Using technologies such as Sol-Gel and Spark Plasma Sintering, the scientists synthesized the novel material from a compound of hafnium diboride (HfB2) combined with nanocrystalline silicon carbide (nc-SiC). The material strength was tested through a high-frequency induction plasmatron, under the influence of supersonic airflow. The ceramic composite wasn’t affected even after a 40-minute supersonic airflow exposure, experiencing just a mass loss of 0.04%, while the oxidized layer was 10-20 micrometers thick under these conditions. Further, there was no formation of fields of low SiC content, and the experiment confirmed that the ceramic sample is highly durable.

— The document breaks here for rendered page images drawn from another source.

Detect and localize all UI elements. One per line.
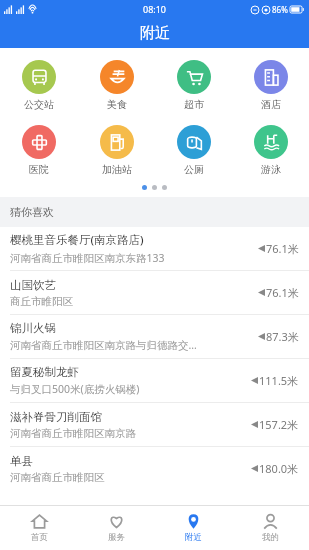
staticText: 山国饮艺: [10, 278, 56, 292]
button[interactable]: 酒店: [232, 56, 309, 115]
button[interactable]: 单县: [0, 447, 309, 490]
staticText: 首页: [31, 532, 48, 543]
staticText: 游泳: [261, 163, 281, 176]
button[interactable]: 滋补脊骨刀削面馆: [0, 403, 309, 446]
staticText: 美食: [107, 98, 127, 111]
button[interactable]: 山国饮艺: [0, 271, 309, 314]
staticText: 76.1米: [266, 241, 299, 256]
staticText: 医院: [29, 163, 49, 176]
staticText: 与归叉口500米(底捞火锅楼): [10, 382, 140, 396]
staticText: 公交站: [24, 98, 54, 111]
staticText: 单县: [10, 454, 33, 468]
staticText: 86%: [272, 4, 288, 15]
staticText: 河南省商丘市睢阳区南京东路133: [10, 251, 165, 265]
staticText: 猜你喜欢: [10, 205, 54, 219]
button[interactable]: 美食: [78, 56, 155, 115]
button[interactable]: 公交站: [0, 56, 78, 115]
staticText: 公厕: [184, 163, 204, 176]
button[interactable]: 留夏秘制龙虾: [0, 359, 309, 402]
button[interactable]: 公厕: [155, 121, 232, 180]
staticText: 河南省商丘市睢阳区南京路: [10, 427, 136, 440]
button[interactable]: 我的: [232, 506, 309, 550]
staticText: 180.0米: [259, 461, 299, 476]
staticText: 我的: [262, 532, 279, 543]
button[interactable]: 首页: [0, 506, 78, 550]
button[interactable]: 附近: [155, 506, 232, 550]
button[interactable]: 樱桃里音乐餐厅(南京路店): [0, 227, 309, 270]
staticText: 附近: [140, 24, 170, 43]
staticText: 河南省商丘市睢阳区: [10, 471, 105, 484]
button[interactable]: 超市: [155, 56, 232, 115]
staticText: 超市: [184, 98, 204, 111]
staticText: 服务: [108, 532, 125, 543]
staticText: 锦川火锅: [10, 321, 56, 335]
staticText: 87.3米: [266, 329, 299, 344]
staticText: 附近: [185, 532, 202, 543]
staticText: 111.5米: [259, 373, 299, 388]
staticText: 76.1米: [266, 285, 299, 300]
button[interactable]: 游泳: [232, 121, 309, 180]
staticText: 河南省商丘市睢阳区南京路与归德路交…: [10, 338, 197, 352]
staticText: 157.2米: [259, 417, 299, 432]
button[interactable]: 医院: [0, 121, 78, 180]
staticText: 08:10: [143, 3, 167, 15]
staticText: 商丘市睢阳区: [10, 295, 73, 308]
staticText: 酒店: [261, 98, 281, 111]
staticText: 滋补脊骨刀削面馆: [10, 410, 102, 424]
staticText: 留夏秘制龙虾: [10, 365, 79, 379]
button[interactable]: 锦川火锅: [0, 315, 309, 358]
staticText: 樱桃里音乐餐厅(南京路店): [10, 232, 144, 248]
staticText: 加油站: [102, 163, 132, 176]
button[interactable]: 服务: [78, 506, 155, 550]
button[interactable]: 加油站: [78, 121, 155, 180]
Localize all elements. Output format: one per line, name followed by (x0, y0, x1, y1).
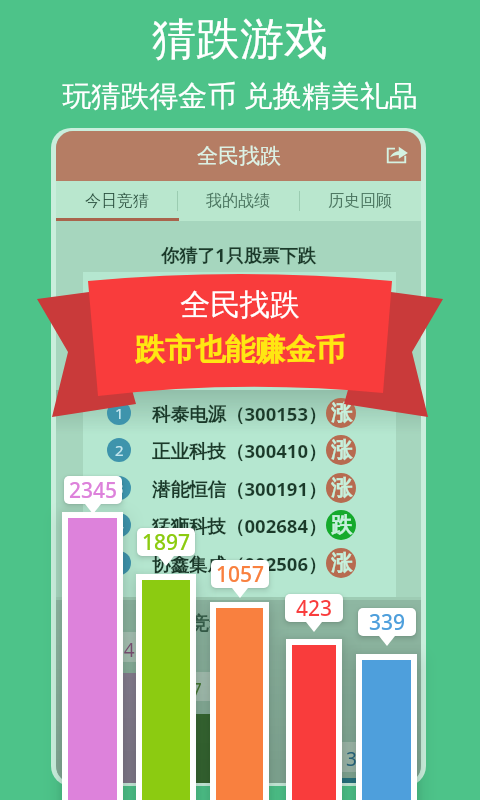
staticText: 1897 (142, 528, 191, 556)
staticText: 竞猜统计 (190, 612, 266, 636)
staticText: 涨 (331, 550, 352, 576)
staticText: 历史回顾 (328, 191, 392, 211)
staticText: 涨 (331, 475, 352, 501)
staticText: 7 (191, 677, 202, 703)
staticText: 2345 (69, 476, 118, 504)
button[interactable]: 我的战绩 (177, 181, 299, 221)
staticText: 你猜了1只股票下跌 (56, 243, 421, 268)
staticText: 猛狮科技（002684） (152, 513, 327, 538)
staticText: 跌 (331, 512, 352, 538)
staticText: 3 (115, 478, 124, 498)
button[interactable]: 历史回顾 (299, 181, 421, 221)
staticText: 玩猜跌得金币 兑换精美礼品 (62, 75, 418, 115)
staticText: 今日竞猜 (85, 191, 149, 211)
staticText: 345 (113, 637, 146, 663)
staticText: 2 (115, 440, 124, 460)
button[interactable]: 今日竞猜 (56, 181, 177, 221)
staticText: 科泰电源（300153） (152, 401, 327, 426)
staticText: 339 (369, 608, 406, 636)
staticText: 涨 (331, 437, 352, 463)
staticText: 我的战绩 (206, 191, 270, 211)
button[interactable]: 5 (100, 545, 356, 581)
staticText: 正业科技（300410） (152, 438, 327, 463)
staticText: 4 (115, 515, 124, 535)
button[interactable]: 3 (100, 470, 356, 506)
staticText: 协鑫集成（002506） (152, 551, 327, 576)
staticText: 全民找跌 (197, 143, 281, 169)
staticText: 33 (346, 746, 368, 772)
staticText: 5 (115, 553, 124, 573)
staticText: 1057 (216, 560, 265, 588)
staticText: 跌市也能赚金币 (135, 331, 345, 369)
staticText: 423 (296, 594, 333, 622)
staticText: 1 (115, 403, 124, 423)
staticText: 涨 (331, 400, 352, 426)
button[interactable]: 1 (100, 395, 356, 431)
staticText: 猜跌游戏 (152, 12, 328, 67)
staticText: 全民找跌 (180, 286, 300, 324)
staticText: 潜能恒信（300191） (152, 476, 327, 501)
button[interactable]: 2 (100, 432, 356, 468)
button[interactable]: 4 (100, 507, 356, 543)
button[interactable]: Share (382, 142, 410, 170)
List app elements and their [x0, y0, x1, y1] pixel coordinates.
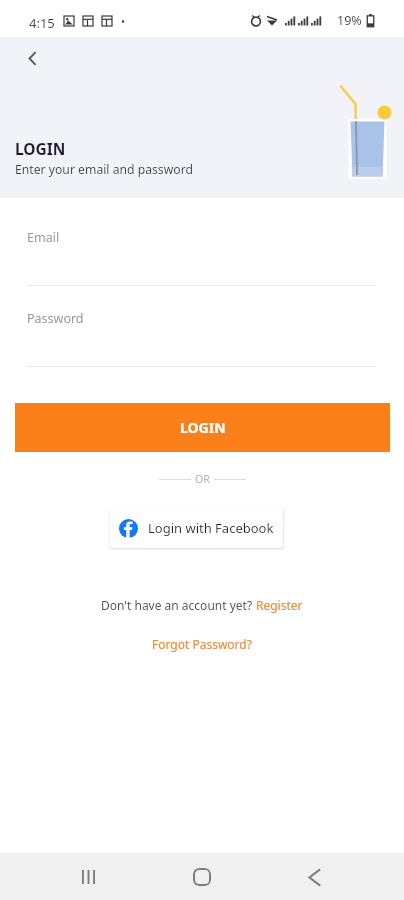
- staticText: LOGIN: [15, 138, 66, 159]
- staticText: Password: [27, 310, 84, 327]
- staticText: Login with Facebook: [148, 519, 274, 537]
- button[interactable]: Password: [27, 305, 376, 367]
- button[interactable]: LOGIN: [15, 403, 390, 452]
- button[interactable]: Forgot Password?: [152, 636, 252, 652]
- button[interactable]: Recent apps: [68, 861, 110, 893]
- button[interactable]: Back: [298, 861, 330, 893]
- button[interactable]: Email: [27, 224, 376, 286]
- staticText: 4:15: [29, 14, 55, 32]
- staticText: Email: [27, 229, 60, 246]
- button[interactable]: Login with Facebook: [110, 508, 283, 548]
- staticText: 19%: [337, 12, 362, 28]
- button[interactable]: Back: [12, 38, 52, 78]
- button[interactable]: Register: [256, 597, 303, 613]
- staticText: Don't have an account yet?: [101, 597, 256, 613]
- staticText: Enter your email and password: [15, 161, 193, 178]
- staticText: LOGIN: [180, 418, 226, 437]
- button[interactable]: Home: [186, 861, 218, 893]
- staticText: OR: [195, 472, 210, 486]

According to Evgeniy Papynov, one of the researchers, high-tech ceramics can be used in aviation industry, for the sharp edges of wings in aircrafts and the base structure of nose cones. These features are often exposed to high temperature fluctuations at the time of super-speed heating, Papynov added. He is a senior researcher at FEFU’s Institute of Chemistry and a researcher at the Lab for Nuclear Technologies at School of Natural Sciences at FEFU.
Scientists at FEFU have been developing and testing new extremely high-strength ceramic material since the last five years, and continuing in collaboration with RAS’s institutes, situated in Far East and in Moscow.
RAS’s Kurnakov Institute of General and Inorganic Chemistry has been creating the raw materials, while the Institute of Chemistry is developing technologies for the combination of components by implementing an innovative technique for producing ceramics such as spark plasma sintering. In the FEFU labs, detailed studies of the physicochemical properties of the samples are conducted and mechanical characteristics are determined in a comprehensive way.
Materials priority research project in FEFU is cooperated by various talented material scientists, physicists, chemists, and biologists. Following many years of research work, the scientists have made remarkable progress in the development of ceramic material that can not only high durability but also withstand extremely high temperatures.